Les pieds d’arbres, terrains de sport, jeux d’enfants, promenades et places, ronds-points, axes de circulation et toits peuvent être mieux pensés afin de stocker ou infiltrer l’eau.


- Toutes les zones de nature en ville absorbent naturellement l’eau de pluie et profiteront de cet arrosage naturel.

- Les terrains de sports et de jeux peuvent être constitué d’un revêtement spécial perméable pour permettre l’infiltration. Autrement, en les décaissant d’une quinzaine de centimètres, ils peuvent se transformer en micro-stockages d’eau à ciel ouvert, à l’image des actuels bassins de rétention souterrains. D’autres espaces habituellement bétonnés peuvent avoir des revêtements qui permettent l’infiltration, comme les parkings par exemple.

- Les toits des bâtiments peuvent être exploités de plusieurs façons : leur végétalisation apporte un bénéfice thermique en isolant les bâtiments et en absorbant l’eau de pluie, l’agriculture urbaine peut permettre d’alimenter les habitants. On peut également installer des petits bassins de rétention pour les usages non alimentaires de l’eau de pluie. Pour rappel, en France moins de 10% de l’eau potable est utilisée pour être directement consommée.

- Pour ce qui est des systèmes de drainage naturel, il faut réhabiliter les noues, ces fossés végétalisés le long des bâtiments et des voies, légèrement décaissés, qui collectent l’eau, la retienne et permette soit son infiltration soit son évaporation.



Les parties prenantes de la désimperméabilisation des sols peuvent être multiples.

- Les citoyens peuvent être porteurs de la demande ou aménager eux-mêmes les toits de leurs immeubles.

- C’est ensuite aux élus de mener des projets à l’échelle du quartier et de l’agglomération pour concevoir des espaces publics perméables ou ponctuellement submersibles, gérer les eaux pluviales en cycle court et augmenter le couvert végétal.

- Les projets de desimperméabilisation peuvent faire l’objet de financement, par exemple dans le cas de Marseille par l’agence de l’eau Rhône Méditerranée, jusqu’à 50% du budget.

- Les différents plans d’aménagement du territoire (SDAGE, SCoT, PLUi) sont également des acteurs dans la mesure où ils peuvent orienter les projets vers une prise en compte de la question de la gestion des eaux de pluie. Par exemple, le SDAGE (Schéma directeur d'aménagement et de gestion des eaux) du bassin Rhône Méditerranée a mis en place un principe de compensation : la surface cumulée des projets de désimperméabilisation doit atteindre 150% de la nouvelle surface imperméabilisée.

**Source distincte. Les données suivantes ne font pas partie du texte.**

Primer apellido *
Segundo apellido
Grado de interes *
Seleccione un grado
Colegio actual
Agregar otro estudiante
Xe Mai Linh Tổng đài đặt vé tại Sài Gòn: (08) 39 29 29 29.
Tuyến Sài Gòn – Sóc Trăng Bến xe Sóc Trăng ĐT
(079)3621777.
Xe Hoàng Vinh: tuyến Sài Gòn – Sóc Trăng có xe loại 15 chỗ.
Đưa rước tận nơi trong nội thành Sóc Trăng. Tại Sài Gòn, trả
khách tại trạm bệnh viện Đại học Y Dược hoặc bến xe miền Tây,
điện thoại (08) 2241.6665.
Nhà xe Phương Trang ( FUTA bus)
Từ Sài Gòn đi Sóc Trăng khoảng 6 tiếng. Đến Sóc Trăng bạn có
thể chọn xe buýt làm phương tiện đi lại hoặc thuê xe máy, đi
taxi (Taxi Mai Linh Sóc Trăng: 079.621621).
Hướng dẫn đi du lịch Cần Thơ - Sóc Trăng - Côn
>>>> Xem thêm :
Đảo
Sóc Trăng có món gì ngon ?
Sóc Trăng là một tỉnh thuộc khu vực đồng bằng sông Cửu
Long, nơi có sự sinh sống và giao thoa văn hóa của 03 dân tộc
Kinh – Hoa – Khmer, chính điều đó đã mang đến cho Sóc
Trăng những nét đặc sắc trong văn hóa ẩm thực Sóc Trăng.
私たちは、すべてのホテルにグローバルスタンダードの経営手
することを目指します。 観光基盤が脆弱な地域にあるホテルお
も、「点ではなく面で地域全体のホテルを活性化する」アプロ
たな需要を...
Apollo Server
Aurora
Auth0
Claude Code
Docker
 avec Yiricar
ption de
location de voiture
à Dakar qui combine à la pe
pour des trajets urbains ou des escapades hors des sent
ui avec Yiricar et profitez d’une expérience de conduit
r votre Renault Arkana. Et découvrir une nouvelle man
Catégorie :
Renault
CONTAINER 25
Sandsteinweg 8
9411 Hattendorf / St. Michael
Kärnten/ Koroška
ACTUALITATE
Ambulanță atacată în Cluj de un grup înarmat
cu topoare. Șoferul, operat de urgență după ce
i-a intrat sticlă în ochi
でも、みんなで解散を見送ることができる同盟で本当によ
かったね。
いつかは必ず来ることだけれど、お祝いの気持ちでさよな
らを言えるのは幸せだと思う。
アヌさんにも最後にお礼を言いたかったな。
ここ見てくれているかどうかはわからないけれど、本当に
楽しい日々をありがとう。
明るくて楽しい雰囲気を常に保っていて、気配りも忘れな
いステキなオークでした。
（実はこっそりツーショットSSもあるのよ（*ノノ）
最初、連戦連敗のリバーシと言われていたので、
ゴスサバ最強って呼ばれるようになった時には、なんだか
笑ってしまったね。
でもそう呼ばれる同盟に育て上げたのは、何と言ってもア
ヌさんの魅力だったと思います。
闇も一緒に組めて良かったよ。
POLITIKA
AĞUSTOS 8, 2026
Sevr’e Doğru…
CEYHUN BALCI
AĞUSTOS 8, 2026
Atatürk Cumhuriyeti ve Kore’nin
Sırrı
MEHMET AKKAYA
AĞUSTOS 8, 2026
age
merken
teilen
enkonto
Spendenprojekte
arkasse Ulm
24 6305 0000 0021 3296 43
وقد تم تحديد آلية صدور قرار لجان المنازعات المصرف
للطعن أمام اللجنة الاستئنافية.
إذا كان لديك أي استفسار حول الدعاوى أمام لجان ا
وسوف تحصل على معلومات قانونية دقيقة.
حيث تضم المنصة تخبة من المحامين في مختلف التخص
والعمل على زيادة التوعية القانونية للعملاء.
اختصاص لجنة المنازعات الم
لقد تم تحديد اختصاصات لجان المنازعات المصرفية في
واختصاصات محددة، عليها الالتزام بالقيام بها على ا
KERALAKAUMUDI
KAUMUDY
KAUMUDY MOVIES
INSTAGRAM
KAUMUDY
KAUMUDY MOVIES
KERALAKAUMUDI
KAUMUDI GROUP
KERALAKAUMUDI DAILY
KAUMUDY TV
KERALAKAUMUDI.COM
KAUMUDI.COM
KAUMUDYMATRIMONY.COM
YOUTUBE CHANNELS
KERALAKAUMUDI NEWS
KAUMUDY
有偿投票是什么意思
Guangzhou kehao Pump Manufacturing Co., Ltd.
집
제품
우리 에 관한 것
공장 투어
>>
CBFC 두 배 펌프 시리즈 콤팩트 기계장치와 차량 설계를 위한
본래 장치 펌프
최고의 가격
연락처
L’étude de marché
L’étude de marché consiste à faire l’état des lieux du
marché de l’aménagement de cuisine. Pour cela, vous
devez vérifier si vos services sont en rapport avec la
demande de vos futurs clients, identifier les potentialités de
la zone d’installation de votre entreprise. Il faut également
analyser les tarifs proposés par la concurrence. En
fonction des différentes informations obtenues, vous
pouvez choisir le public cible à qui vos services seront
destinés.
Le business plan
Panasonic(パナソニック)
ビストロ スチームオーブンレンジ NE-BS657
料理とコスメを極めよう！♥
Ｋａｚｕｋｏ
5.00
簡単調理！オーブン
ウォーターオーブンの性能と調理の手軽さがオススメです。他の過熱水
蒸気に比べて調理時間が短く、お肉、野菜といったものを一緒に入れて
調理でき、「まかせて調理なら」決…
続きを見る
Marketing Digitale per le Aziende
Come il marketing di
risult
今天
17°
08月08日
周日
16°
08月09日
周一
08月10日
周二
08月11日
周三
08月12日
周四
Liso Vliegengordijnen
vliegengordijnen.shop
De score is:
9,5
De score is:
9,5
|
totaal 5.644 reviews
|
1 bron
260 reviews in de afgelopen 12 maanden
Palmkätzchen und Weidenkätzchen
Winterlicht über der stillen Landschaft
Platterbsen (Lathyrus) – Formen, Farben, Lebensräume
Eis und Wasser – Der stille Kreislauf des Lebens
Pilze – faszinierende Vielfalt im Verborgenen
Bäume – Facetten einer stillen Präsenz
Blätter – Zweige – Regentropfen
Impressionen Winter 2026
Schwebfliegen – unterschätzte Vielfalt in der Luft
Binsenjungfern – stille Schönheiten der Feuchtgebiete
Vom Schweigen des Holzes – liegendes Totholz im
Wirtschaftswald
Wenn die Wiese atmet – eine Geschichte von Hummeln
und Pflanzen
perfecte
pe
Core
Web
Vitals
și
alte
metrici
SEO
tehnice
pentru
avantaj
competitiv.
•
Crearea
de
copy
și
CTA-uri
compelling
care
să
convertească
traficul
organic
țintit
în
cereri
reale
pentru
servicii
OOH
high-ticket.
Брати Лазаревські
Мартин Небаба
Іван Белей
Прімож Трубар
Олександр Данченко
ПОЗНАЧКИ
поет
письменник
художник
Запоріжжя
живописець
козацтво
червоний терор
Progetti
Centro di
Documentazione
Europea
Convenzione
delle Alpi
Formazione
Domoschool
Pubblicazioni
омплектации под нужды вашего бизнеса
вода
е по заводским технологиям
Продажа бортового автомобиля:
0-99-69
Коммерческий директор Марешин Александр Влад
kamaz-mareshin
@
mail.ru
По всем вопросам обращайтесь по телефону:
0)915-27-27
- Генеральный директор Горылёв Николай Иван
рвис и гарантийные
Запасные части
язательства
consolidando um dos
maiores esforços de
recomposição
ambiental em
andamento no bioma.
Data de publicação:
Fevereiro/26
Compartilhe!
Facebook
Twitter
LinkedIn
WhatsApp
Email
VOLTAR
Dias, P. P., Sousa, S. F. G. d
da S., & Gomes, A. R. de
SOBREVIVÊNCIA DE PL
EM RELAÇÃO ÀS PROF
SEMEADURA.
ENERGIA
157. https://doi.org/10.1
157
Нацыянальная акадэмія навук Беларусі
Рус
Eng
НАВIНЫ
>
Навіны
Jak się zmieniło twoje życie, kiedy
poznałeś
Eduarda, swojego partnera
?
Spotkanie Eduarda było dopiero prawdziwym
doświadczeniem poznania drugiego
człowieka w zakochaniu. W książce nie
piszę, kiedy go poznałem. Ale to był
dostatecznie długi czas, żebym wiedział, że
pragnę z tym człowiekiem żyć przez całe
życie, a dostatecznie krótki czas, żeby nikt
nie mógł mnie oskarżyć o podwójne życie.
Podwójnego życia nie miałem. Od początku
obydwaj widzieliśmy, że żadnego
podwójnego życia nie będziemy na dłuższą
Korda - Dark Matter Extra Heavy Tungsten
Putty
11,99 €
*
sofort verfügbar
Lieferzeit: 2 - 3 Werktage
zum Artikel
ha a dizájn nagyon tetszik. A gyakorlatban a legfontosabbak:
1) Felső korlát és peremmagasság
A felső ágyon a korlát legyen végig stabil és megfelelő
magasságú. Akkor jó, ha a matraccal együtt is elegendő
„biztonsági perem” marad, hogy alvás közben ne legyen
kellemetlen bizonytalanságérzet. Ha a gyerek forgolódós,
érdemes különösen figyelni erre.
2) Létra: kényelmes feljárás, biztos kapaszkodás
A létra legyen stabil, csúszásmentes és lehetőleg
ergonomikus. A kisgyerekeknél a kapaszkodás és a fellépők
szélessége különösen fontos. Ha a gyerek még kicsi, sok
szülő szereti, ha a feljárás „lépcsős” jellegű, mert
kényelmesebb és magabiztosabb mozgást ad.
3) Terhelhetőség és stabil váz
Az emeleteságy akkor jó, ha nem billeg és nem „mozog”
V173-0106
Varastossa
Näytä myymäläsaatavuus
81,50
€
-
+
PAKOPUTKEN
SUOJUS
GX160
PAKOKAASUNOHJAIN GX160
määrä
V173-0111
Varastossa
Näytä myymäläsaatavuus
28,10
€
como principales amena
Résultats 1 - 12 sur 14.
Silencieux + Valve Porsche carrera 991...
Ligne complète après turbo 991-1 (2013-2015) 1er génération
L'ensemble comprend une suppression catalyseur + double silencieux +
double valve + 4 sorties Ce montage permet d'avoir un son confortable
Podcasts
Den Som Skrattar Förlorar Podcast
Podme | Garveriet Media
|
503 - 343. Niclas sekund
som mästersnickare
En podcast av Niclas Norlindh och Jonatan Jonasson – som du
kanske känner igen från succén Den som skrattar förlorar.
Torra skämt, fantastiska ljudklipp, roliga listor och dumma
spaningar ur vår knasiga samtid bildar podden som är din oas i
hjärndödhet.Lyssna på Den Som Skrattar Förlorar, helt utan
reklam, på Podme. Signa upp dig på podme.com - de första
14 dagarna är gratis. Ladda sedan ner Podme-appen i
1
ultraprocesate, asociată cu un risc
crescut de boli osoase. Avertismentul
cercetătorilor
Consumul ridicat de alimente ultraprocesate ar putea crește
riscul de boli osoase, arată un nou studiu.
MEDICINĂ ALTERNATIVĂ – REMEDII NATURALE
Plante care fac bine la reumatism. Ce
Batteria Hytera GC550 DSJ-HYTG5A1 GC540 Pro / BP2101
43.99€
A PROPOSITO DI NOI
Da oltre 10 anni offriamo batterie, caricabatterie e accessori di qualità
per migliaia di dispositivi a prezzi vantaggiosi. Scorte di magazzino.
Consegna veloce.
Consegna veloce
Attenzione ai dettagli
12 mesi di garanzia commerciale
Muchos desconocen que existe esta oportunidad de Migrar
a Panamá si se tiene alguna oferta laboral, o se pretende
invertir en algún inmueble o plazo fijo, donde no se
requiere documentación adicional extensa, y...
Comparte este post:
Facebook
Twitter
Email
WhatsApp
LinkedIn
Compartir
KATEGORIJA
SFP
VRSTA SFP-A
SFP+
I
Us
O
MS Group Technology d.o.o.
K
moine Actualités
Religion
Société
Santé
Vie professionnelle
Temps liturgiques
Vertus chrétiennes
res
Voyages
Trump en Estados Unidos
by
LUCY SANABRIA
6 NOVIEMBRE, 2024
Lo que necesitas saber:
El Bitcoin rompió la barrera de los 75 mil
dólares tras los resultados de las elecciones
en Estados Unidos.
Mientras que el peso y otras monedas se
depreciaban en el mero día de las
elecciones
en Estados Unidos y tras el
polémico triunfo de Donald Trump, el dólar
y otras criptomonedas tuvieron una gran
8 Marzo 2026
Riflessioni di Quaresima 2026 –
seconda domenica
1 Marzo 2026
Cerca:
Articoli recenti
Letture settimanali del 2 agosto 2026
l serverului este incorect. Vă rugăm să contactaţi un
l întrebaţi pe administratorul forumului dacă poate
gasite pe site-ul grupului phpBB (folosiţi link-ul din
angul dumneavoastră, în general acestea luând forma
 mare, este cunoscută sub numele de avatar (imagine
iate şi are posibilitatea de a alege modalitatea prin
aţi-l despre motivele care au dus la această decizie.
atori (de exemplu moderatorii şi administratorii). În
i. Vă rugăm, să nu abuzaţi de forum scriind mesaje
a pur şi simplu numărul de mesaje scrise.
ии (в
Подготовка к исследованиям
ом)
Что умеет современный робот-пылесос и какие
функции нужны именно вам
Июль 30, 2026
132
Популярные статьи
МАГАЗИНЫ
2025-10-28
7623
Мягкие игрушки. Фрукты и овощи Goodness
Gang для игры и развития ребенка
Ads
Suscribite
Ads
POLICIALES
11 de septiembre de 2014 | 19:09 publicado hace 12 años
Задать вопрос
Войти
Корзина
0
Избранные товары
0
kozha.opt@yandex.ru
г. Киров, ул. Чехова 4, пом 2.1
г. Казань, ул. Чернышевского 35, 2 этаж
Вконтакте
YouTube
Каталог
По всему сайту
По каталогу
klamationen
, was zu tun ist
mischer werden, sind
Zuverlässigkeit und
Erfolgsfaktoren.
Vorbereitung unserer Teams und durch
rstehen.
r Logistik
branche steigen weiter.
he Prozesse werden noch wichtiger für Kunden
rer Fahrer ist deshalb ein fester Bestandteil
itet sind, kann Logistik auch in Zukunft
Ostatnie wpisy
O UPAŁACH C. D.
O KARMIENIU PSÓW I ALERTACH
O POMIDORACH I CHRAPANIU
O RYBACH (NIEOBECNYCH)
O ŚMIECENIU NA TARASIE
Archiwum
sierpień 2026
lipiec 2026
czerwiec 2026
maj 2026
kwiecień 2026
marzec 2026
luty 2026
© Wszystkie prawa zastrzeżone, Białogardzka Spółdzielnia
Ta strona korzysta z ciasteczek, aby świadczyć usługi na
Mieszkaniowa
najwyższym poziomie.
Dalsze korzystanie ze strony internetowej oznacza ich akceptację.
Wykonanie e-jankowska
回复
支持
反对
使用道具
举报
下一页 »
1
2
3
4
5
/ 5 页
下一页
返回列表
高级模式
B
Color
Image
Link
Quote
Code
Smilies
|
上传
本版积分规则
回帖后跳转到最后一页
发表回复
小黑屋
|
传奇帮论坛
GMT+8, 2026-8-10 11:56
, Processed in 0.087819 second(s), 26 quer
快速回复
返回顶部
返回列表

- Dans l’objectif de mettre en place ces techniques alternatives de gestion de l’eau, Marseille a lancé un appel a projet pour trouver de nouvelles solutions de désimperméabilisation.


D’après plusieurs études, l’aménagement de systèmes d’infiltration ne serait pas plus onéreux que les systèmes d’évacuation. En effet, au lieu de créer des aménagements, on en supprime. De plus, on réalise des économies car plutôt que d’évacuer et traiter l’eau on peut l’utiliser directement.


Ce qui est en jeu ici, c’est la qualité du cadre de vie, la santé et la disponibilité de la ressource en eau. Il est donc essentiel, au vu des perturbation climatiques déjà en cours, de repenser dès maintenant l’aménagement des villes. La desimperméabilisation des sols n’est qu’un sujet à traiter parmi tant d’autres.